However, when it comes to the compiler’s final implementation, char is either signed or unsigned. Suppose we write a template function:

template <typename T>
void f(T a, T b){ return a + b; }

void g()
{
    f<char>('a', 'a');
    f<unsigned char>('a', 'a');
    f<signed char>('a', 'a');
}

Instantiating function templates for these three types means that two of the instantiations will inevitably have identical code. Will the compiler merge two functions that have different function types but generate identical binary code? Let’s try it. The result is as follows:

As you can see, two identical functions are generated here, but they are not merged. Of course, if we enable -O2 optimization, such short functions will be inlined and no final symbols will be generated. As discussed in the first subsection, there would be no “template bloat overhead”. In actual code writing, there are many such short template functions, such as end, begin, operator[] for containers like vector. They are highly likely to be completely inlined, thus incurring no “additional bloat” overhead.

Now the question is, what if the function is not inlined? Suppose the template function is more complex and has a larger body. For demonstration purposes, we will temporarily use GCC’s [[gnu::noinline]] attribute to achieve this effect, then enable O2, and compile the code again:

As you can see, even though optimization left only one instruction, the compiler still generated three copies of the function. In reality, functions that are truly not inlined by the compiler might have a larger body, and the situation could be much worse than this “disguised large function”. Thus, this is where the so-called “template bloat” arises. Code that could have been merged was not, and this is where the true overhead of template bloat lies.

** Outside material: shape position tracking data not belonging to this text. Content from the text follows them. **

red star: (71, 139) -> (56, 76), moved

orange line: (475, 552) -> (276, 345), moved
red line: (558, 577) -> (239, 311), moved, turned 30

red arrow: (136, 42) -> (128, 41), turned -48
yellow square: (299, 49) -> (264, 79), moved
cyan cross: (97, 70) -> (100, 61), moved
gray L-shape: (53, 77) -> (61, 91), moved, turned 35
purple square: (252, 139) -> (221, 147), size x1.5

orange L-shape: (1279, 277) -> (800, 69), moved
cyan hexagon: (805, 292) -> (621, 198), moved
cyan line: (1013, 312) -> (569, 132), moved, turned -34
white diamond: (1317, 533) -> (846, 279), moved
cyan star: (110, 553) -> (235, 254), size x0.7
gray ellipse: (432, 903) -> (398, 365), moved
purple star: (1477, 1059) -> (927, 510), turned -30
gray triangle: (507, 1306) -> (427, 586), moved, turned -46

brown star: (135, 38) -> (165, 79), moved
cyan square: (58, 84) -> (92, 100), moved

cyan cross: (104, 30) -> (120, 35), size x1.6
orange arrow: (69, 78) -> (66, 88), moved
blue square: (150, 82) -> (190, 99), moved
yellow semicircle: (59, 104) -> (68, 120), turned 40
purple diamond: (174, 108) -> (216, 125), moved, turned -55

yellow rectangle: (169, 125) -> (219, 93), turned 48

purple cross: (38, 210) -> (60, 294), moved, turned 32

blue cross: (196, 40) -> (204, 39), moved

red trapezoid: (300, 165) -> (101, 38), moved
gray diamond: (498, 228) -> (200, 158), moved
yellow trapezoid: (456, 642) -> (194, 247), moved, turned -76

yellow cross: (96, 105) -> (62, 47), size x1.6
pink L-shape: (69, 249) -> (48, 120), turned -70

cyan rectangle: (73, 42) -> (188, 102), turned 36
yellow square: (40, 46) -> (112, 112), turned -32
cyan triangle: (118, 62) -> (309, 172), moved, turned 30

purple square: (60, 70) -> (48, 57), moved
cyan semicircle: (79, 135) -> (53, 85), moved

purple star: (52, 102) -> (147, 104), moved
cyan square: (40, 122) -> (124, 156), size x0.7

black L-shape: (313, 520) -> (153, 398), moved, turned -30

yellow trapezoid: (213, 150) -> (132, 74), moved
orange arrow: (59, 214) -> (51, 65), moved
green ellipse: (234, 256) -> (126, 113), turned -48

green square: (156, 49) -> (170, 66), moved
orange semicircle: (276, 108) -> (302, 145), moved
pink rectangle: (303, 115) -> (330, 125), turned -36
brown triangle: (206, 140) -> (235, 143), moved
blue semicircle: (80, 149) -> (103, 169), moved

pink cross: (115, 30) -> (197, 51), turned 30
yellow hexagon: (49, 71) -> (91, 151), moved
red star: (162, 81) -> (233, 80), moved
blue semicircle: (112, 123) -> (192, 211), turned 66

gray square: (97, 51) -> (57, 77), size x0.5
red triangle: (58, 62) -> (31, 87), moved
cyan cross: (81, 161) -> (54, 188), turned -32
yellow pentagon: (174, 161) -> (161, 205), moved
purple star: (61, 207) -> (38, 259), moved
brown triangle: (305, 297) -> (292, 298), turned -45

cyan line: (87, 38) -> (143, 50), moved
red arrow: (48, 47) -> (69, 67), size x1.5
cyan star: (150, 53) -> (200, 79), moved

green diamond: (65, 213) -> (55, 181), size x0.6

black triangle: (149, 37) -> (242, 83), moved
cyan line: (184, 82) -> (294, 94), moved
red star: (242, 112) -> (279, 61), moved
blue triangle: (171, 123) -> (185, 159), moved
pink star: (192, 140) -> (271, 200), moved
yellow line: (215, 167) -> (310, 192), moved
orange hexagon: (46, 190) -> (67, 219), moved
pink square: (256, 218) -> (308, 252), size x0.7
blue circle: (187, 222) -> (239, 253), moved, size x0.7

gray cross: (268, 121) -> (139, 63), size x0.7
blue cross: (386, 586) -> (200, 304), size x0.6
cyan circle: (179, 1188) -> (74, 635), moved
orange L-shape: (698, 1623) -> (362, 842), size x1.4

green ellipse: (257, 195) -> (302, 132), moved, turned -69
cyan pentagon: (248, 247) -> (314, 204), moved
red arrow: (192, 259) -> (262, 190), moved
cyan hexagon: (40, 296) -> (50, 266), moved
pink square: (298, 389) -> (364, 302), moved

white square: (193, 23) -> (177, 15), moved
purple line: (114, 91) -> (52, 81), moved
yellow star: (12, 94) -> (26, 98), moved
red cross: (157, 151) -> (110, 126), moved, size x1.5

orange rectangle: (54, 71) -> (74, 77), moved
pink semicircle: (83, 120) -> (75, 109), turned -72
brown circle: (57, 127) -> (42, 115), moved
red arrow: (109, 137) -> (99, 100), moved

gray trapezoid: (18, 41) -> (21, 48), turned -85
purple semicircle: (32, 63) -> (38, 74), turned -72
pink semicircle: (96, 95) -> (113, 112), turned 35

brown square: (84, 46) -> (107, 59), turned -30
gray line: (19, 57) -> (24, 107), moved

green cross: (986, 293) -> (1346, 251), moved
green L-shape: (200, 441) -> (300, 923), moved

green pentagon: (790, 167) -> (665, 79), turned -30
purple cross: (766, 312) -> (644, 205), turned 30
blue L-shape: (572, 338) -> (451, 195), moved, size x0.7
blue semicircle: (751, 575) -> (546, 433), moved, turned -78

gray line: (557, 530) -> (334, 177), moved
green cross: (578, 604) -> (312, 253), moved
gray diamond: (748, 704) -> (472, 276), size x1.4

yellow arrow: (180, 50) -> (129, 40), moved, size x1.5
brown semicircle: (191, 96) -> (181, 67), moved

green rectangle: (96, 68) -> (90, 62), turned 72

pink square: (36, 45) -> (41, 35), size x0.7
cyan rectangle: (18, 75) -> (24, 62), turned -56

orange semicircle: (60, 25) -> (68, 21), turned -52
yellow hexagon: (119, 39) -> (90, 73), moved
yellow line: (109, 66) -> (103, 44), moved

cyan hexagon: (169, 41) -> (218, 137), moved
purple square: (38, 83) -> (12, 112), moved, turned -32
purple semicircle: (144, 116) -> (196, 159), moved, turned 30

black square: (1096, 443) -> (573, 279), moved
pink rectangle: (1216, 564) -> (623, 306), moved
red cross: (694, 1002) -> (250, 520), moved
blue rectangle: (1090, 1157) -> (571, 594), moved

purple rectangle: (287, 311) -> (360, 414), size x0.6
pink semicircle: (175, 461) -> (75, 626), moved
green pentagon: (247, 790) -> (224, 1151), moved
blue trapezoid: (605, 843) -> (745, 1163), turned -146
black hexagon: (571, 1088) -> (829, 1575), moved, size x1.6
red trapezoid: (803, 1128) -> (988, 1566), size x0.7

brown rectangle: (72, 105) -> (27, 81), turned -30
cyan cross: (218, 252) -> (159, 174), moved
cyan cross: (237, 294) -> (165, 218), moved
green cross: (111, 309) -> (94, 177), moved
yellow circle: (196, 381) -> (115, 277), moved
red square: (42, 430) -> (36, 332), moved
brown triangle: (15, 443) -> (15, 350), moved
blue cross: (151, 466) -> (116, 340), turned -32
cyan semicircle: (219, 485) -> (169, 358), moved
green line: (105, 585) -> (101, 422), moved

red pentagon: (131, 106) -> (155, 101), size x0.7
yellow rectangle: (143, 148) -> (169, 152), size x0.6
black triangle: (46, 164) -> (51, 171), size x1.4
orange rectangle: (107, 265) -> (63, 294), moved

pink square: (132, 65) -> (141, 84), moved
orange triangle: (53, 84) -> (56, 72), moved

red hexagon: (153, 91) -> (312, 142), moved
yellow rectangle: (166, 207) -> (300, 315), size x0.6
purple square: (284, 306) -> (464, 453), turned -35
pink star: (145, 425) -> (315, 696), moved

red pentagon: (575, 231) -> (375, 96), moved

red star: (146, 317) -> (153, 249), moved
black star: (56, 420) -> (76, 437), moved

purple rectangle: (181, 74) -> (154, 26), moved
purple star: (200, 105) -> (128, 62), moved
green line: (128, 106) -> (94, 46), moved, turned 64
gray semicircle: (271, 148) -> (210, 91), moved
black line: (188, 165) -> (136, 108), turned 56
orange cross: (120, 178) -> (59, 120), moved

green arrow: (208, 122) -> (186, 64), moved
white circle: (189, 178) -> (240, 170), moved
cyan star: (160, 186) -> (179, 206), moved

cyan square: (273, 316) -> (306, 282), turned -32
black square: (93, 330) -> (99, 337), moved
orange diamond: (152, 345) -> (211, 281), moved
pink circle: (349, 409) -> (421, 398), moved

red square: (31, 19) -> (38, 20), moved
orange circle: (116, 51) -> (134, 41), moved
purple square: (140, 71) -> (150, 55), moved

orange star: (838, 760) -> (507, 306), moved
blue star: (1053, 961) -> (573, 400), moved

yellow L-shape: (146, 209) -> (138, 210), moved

What if we really want the compiler/linker to merge these identical binary codes? Unfortunately, mainstream toolchains like ld, lld, and ms linker do not perform such merging. Currently, the only linker that supports this feature is gold, but it can only be used to link ELF-formatted executables, so it cannot be used on Windows. Below, I will demonstrate how to use it to merge identical binary code:

// main.cpp
#include <cstdio>
#include <utility>

template <std::size_t I>
struct X {
    std::size_t x;

    [[gnu::noinline]] void f() {
        printf("X<%zu>::f() called\n", x);
    }
};

template <std::size_t... Is>
void call_f(std::index_sequence<Is...>) {
    ((X<Is>{Is}).f(), ...);
}

int main(int argc, char *argv[]) {
    call_f(std::make_index_sequence<100>{});
    return 0;
}

Here, I generated 100 different types using templates, but in reality, their underlying type is size_t, so the final compiled binary code generated is completely identical. Try compiling it with the following commands:

$ g++ -O2 -ffunction-sections -fuse-ld=gold -Wl,--icf=all main.cpp -o main.o
$ objdump -d main.o | c++filt

Use -fuse-ld=gold to specify the linker, and -Wl,--icf=all to specify linker options. icf stands for identical code folding. Since the linker only operates at the section level, GCC needs to be used with -ffunction-sections enabled. The compiler above can also be replaced with clang.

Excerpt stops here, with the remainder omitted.